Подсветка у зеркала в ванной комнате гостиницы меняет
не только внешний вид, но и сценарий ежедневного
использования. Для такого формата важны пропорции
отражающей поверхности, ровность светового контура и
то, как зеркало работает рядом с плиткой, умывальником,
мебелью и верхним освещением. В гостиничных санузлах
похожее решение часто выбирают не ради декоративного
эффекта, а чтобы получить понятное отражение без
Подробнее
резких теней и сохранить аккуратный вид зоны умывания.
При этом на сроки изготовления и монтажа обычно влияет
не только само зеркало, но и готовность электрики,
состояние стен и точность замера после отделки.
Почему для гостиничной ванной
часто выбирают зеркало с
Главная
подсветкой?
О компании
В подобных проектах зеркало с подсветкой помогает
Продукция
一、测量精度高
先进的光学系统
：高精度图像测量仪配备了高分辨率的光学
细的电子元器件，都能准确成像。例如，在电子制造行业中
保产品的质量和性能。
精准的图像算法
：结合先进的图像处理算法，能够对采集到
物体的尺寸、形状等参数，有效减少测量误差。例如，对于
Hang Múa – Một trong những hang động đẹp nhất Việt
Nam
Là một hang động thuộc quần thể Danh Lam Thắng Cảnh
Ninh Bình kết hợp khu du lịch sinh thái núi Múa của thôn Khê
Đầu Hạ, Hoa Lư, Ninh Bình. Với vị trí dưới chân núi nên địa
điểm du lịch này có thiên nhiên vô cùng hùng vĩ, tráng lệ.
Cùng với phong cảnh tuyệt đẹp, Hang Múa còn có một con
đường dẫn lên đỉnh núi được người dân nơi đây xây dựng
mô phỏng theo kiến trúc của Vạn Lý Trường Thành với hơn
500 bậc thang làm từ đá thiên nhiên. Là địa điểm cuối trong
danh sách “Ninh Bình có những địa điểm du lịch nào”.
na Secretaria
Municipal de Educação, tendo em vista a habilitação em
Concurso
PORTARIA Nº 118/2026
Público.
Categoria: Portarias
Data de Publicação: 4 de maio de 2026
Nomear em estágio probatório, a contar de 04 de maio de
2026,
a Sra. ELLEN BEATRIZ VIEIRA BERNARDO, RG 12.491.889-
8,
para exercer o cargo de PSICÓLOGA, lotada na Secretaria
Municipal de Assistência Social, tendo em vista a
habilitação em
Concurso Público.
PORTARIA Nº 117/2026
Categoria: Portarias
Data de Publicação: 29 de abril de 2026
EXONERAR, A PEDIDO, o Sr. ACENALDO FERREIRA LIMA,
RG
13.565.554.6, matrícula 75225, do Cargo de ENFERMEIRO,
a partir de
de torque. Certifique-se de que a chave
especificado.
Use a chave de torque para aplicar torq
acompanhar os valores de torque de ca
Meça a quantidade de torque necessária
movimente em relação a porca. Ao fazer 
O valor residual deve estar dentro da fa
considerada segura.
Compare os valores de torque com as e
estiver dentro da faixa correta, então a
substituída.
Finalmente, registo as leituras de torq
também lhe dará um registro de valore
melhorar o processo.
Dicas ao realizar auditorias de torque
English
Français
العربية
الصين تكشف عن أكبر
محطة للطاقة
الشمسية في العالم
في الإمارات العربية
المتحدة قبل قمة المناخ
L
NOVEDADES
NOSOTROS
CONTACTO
═══
INSTRUCTIONS FOR THE TASK:
Write out the material exactly as given.

RESPONSE TO THIS EXERCISE:
Подсветка у зеркала в ванной комнате гостиницы меняет
не только внешний вид, но и сценарий ежедневного
использования. Для такого формата важны пропорции
отражающей поверхности, ровность светового контура и
то, как зеркало работает рядом с плиткой, умывальником,
мебелью и верхним освещением. В гостиничных санузлах
похожее решение часто выбирают не ради декоративного
эффекта, а чтобы получить понятное отражение без
Подробнее
резких теней и сохранить аккуратный вид зоны умывания.
При этом на сроки изготовления и монтажа обычно влияет
не только само зеркало, но и готовность электрики,
состояние стен и точность замера после отделки.
Почему для гостиничной ванной
часто выбирают зеркало с
Главная
подсветкой?
О компании
В подобных проектах зеркало с подсветкой помогает
Продукция
一、测量精度高
先进的光学系统
：高精度图像测量仪配备了高分辨率的光学
细的电子元器件，都能准确成像。例如，在电子制造行业中
保产品的质量和性能。
精准的图像算法
：结合先进的图像处理算法，能够对采集到
物体的尺寸、形状等参数，有效减少测量误差。例如，对于
Hang Múa – Một trong những hang động đẹp nhất Việt
Nam
Là một hang động thuộc quần thể Danh Lam Thắng Cảnh
Ninh Bình kết hợp khu du lịch sinh thái núi Múa của thôn Khê
Đầu Hạ, Hoa Lư, Ninh Bình. Với vị trí dưới chân núi nên địa
điểm du lịch này có thiên nhiên vô cùng hùng vĩ, tráng lệ.
Cùng với phong cảnh tuyệt đẹp, Hang Múa còn có một con
đường dẫn lên đỉnh núi được người dân nơi đây xây dựng
mô phỏng theo kiến trúc của Vạn Lý Trường Thành với hơn
500 bậc thang làm từ đá thiên nhiên. Là địa điểm cuối trong
danh sách “Ninh Bình có những địa điểm du lịch nào”.
na Secretaria
Municipal de Educação, tendo em vista a habilitação em
Concurso
PORTARIA Nº 118/2026
Público.
Categoria: Portarias
Data de Publicação: 4 de maio de 2026
Nomear em estágio probatório, a contar de 04 de maio de
2026,
a Sra. ELLEN BEATRIZ VIEIRA BERNARDO, RG 12.491.889-
8,
para exercer o cargo de PSICÓLOGA, lotada na Secretaria
Municipal de Assistência Social, tendo em vista a
habilitação em
Concurso Público.
PORTARIA Nº 117/2026
Categoria: Portarias
Data de Publicação: 29 de abril de 2026
EXONERAR, A PEDIDO, o Sr. ACENALDO FERREIRA LIMA,
RG
13.565.554.6, matrícula 75225, do Cargo de ENFERMEIRO,
a partir de
de torque. Certifique-se de que a chave
especificado.
Use a chave de torque para aplicar torq
acompanhar os valores de torque de ca
Meça a quantidade de torque necessária
movimente em relação a porca. Ao fazer 
O valor residual deve estar dentro da fa
considerada segura.
Compare os valores de torque com as e
estiver dentro da faixa correta, então a
substituída.
Finalmente, registo as leituras de torq
também lhe dará um registro de valore
melhorar o processo.
Dicas ao realizar auditorias de torque
English
Français
العربية
الصين تكشف عن أكبر
محطة للطاقة
الشمسية في العالم
في الإمارات العربية
المتحدة قبل قمة المناخ
L
NOVEDADES
NOSOTROS
CONTACTO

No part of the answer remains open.